WORK TO COMPLETE: What you return should match the data word for word, minus the images.

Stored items
════

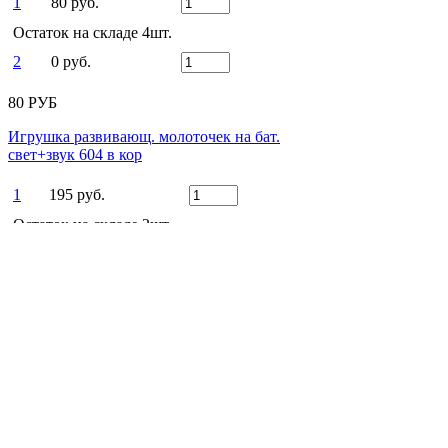
1
80 руб.
Остаток на складе 4шт.
2
0 руб.
80 РУБ
Игрушка развивающ. молоточек на бат.
свет+звук 604 в кор
1
195 руб.
Остаток на складе 2шт.
2
0 руб.
195 РУБ
Есть вопросы?
Оставьте заявку!
ЗАКАЗАТЬ ЗВОНОК
Заказать звонок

════

EXERCISE RESULT:
1
80 руб.
Остаток на складе 4шт.
2
0 руб.
80 РУБ
Игрушка развивающ. молоточек на бат.
свет+звук 604 в кор
1
195 руб.
Остаток на складе 2шт.
2
0 руб.
195 РУБ
Есть вопросы?
Оставьте заявку!
ЗАКАЗАТЬ ЗВОНОК
Заказать звонок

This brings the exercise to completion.